By Stuart Fleming

At a meeting in Frankfurt to mark the end of Jean-Claude Trichet's presidency of the European Central Bank, Helmut Schmidt offered perhaps the clearest geopolitical perspective on the currency crisis from a leading German politician.

"For 200 years we Europeans made up over 20 per cent of the world's population; we now account for no more than 9 per cent, and in 40 years time we will account for just 7 per cent. Each individual EU member state will then represent only a fraction of 1 per cent. And in the same year, 2050, all of Europe together will account for just one tenth of global value added."

He predicted that "perhaps in less than two decades, we will have three global currencies: the US dollar, the euro and the Chinese renminbi."

When German officials speak in private, they leave no doubt that Berlin shares Schmidt's perspective on the diminishing weight in the world of individual European nation states, even their own, although it is arguably the one EU country able to survive in an increasingly competitive global economy.

They are also well aware of the central place of the single currency in the argument. A Europe and a Germany without the euro would be much weaker.

In Britain, this sense of vulnerability is largely absent. Like France, Britain has yet to accept that, before too long, it will be at best a nation state with a medium-sized economy in a world of giants. As a result, British observers have consistently under-estimated the depth of Germany's political commitment to the eurozone.

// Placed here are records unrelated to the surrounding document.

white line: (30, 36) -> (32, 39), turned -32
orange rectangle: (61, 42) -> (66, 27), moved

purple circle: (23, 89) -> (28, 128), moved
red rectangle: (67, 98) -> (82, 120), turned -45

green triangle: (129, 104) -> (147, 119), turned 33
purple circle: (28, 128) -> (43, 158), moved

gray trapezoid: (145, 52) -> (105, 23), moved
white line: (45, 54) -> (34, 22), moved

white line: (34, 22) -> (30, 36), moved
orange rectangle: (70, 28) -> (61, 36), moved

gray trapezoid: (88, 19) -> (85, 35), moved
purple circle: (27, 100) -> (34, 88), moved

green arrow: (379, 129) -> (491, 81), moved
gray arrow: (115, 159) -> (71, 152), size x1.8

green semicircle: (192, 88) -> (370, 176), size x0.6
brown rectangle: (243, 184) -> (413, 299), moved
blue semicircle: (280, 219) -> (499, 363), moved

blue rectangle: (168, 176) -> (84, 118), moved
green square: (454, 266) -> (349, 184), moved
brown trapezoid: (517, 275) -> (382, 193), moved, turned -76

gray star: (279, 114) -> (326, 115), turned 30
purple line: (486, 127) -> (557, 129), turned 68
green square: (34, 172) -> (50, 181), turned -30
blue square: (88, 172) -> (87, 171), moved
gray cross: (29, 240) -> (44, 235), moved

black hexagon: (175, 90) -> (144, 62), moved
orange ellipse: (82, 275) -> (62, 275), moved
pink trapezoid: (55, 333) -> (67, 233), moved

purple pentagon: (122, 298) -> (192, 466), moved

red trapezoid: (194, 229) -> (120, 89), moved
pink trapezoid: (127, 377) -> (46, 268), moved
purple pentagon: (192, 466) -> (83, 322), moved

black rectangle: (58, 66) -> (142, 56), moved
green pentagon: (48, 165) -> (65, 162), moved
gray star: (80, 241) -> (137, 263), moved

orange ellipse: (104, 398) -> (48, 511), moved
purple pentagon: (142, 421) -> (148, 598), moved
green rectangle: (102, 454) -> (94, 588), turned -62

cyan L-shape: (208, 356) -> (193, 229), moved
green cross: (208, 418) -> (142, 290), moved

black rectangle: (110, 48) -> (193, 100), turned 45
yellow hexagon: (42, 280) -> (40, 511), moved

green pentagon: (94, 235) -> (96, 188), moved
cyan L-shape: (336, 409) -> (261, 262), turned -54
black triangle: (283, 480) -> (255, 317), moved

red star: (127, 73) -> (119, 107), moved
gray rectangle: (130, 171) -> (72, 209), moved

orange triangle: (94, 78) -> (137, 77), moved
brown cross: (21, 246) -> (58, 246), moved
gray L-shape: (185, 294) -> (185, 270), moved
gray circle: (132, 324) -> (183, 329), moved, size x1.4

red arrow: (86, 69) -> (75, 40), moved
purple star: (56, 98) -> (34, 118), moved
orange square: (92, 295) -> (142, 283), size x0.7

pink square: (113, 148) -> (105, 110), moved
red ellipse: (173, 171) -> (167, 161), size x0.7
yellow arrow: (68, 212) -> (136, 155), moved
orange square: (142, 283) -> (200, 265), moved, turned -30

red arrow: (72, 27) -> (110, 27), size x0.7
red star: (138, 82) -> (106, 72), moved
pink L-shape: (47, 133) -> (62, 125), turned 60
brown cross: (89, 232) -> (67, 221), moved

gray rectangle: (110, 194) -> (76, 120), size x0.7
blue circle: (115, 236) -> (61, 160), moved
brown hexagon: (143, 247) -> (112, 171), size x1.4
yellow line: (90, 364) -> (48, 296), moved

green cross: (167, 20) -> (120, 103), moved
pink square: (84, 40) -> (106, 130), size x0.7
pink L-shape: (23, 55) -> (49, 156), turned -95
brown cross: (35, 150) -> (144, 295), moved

Seen from Berlin and Paris - but not from London - European integration has always been primarily a political, not an economic, project. Since the spring of 2010, the threat of a contagious European sovereign debt crisis has been viewed largely from the perspective of economists and financial market participants. As a result, too little attention has been paid to the far-reaching initiatives which have been launched in the European Union and the euro area. These include the fiscal treaty which is now moving towards member state approval.

All the steps are aimed, at least in part, at strengthening and deepening the European Union as well as stabilising the single currency. The political opportunities the sovereign debt crisis has presented have not been wasted, although it is still too early to be confident their ambitions will be fulfilled.

Overlooked too, especially in Britain, has been the geopolitical perspective, which Germany, by far Europe's strongest economy, has brought to the crisis-management strategy. This lack of understanding is not surprising: Germany is wary of advertising its longer-term perspective.

Chancellor Angela Merkel knows full well that too much apparent enthusiasm for bailing out eurozone countries will tend to alienate domestic voters. It will also encourage debtors such as Greece to take even more risks at the negotiating table and demand more money for less economic reform.

The efforts made to capitalise on the crisis include initiatives to strengthen the fiscal discipline of the Stability and Growth Pact, especially for eurozone members, and the establishment of minimum standards for national fiscal frameworks including the introduction of national debt brakes.

A new euro area crisis management regime has been created with the European Financial Stability Facility and the European Stability Mechanism, the latter due to be operational in July of this year.

Finally, a far-reaching reform of financial market oversight has been introduced, and is now operational.

Some of these initiatives will prove less convincing in practice than on paper.

There are, moreover, as there have been since the 1970s, continuing and very deep fissures between France and Germany on the functioning of European economic co-operation.

Germany remains under global, not just European, pressure, to boost economic growth and share more of its hard won gains in competitiveness with its frailer neighbours, including France.

On this score, critics of Germany should note that, driven finally by domestic consumption, the German economy could be heading for a boom once the cyclically weak first half of 2012 is over - a silver lining on an otherwise dark horizon.

(Stewart Fleming is an associate fellow, International Economics, Chatham House.)